Saved data entries —
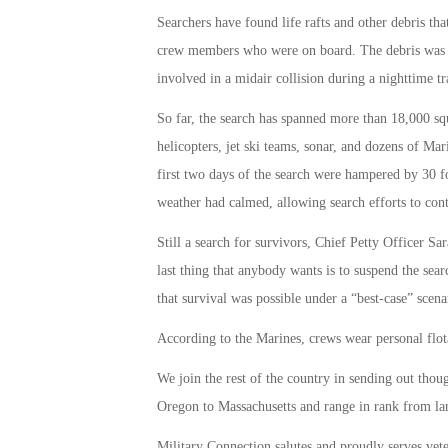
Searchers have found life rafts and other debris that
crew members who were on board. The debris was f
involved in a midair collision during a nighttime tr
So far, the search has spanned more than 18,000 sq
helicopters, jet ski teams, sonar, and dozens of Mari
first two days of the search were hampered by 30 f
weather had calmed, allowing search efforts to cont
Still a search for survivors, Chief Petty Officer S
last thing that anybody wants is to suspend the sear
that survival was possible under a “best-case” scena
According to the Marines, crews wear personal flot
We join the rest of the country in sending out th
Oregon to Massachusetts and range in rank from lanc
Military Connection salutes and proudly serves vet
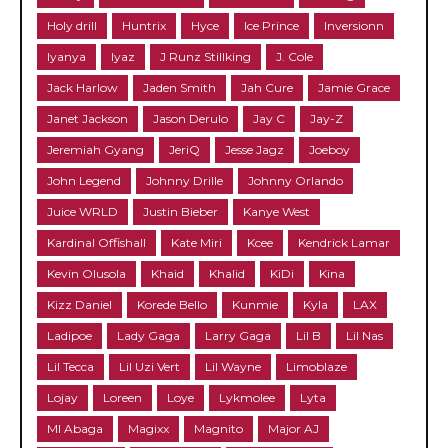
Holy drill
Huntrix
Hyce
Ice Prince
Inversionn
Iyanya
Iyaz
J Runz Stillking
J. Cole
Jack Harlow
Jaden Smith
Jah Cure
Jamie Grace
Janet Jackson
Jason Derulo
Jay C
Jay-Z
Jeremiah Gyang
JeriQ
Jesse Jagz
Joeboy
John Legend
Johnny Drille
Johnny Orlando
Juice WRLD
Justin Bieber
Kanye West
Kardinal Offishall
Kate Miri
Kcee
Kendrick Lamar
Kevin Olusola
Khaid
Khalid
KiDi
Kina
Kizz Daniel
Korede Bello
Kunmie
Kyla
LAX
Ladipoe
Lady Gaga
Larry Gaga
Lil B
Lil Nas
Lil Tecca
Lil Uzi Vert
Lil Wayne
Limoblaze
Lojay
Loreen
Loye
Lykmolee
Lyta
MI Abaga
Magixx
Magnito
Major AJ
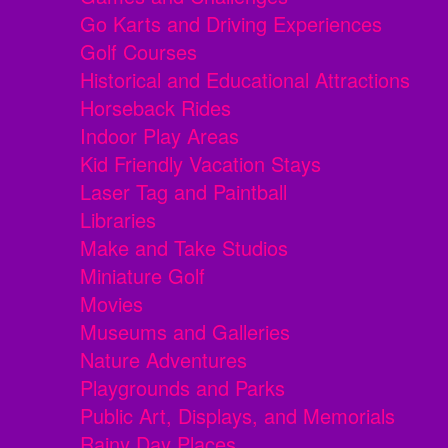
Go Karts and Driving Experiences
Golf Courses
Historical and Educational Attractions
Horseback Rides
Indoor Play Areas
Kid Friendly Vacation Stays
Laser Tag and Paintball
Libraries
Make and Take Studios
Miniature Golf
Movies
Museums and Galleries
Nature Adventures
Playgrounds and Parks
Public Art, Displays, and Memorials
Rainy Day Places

--

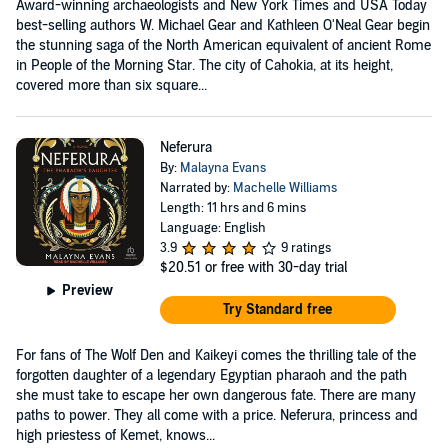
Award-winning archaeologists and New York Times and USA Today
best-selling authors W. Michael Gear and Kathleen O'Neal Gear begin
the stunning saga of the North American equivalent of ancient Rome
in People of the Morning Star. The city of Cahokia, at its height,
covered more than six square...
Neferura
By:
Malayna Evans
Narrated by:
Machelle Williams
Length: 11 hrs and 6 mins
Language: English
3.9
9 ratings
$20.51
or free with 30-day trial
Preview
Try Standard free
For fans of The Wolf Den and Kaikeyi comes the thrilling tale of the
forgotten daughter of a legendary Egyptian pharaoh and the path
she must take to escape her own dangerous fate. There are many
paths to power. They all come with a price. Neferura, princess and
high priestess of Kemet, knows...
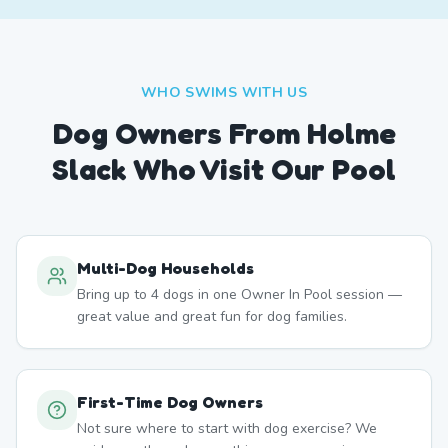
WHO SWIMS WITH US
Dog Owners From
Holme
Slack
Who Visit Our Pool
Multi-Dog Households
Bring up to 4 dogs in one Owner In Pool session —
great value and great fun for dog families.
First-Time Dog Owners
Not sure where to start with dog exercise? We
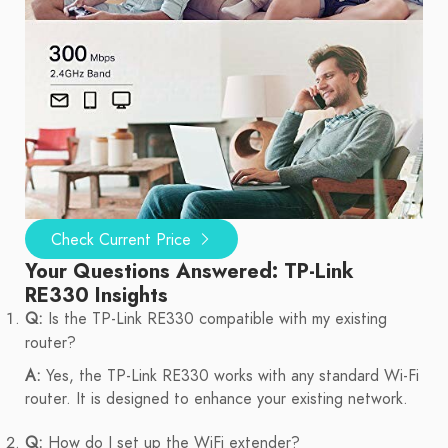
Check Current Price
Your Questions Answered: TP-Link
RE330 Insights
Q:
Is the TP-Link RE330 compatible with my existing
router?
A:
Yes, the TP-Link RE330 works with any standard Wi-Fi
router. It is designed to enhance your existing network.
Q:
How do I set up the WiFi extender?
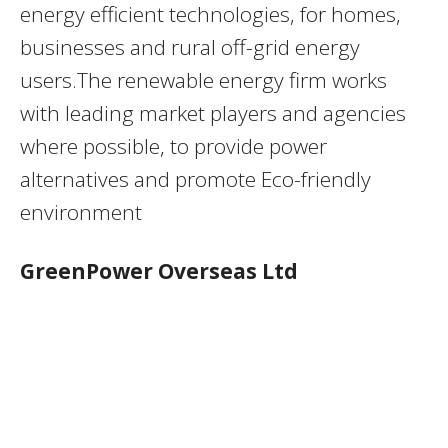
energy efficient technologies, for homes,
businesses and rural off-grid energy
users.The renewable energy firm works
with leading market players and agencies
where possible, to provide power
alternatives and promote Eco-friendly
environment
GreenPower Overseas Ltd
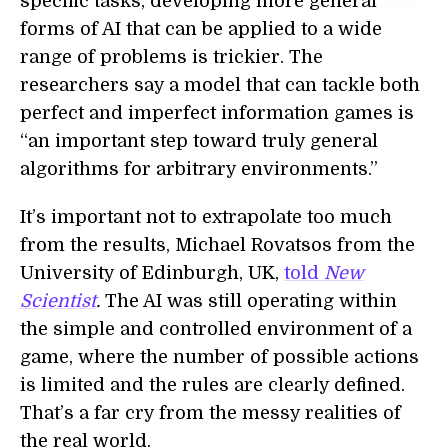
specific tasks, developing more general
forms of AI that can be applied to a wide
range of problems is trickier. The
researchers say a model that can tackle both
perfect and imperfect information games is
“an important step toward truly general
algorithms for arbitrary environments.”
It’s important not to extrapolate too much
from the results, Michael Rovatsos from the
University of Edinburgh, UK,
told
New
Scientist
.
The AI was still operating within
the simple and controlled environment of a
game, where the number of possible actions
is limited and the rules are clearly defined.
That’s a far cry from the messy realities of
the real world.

Task item —
Starting at the line above that holds "toward truly general" and ending at the line that holds "the real world.", transcribe each line exactly and include no other lines.

Reply to the task —
“an important step toward truly general
algorithms for arbitrary environments.”
It’s important not to extrapolate too much
from the results, Michael Rovatsos from the
University of Edinburgh, UK,
told
New
Scientist
.
The AI was still operating within
the simple and controlled environment of a
game, where the number of possible actions
is limited and the rules are clearly defined.
That’s a far cry from the messy realities of
the real world.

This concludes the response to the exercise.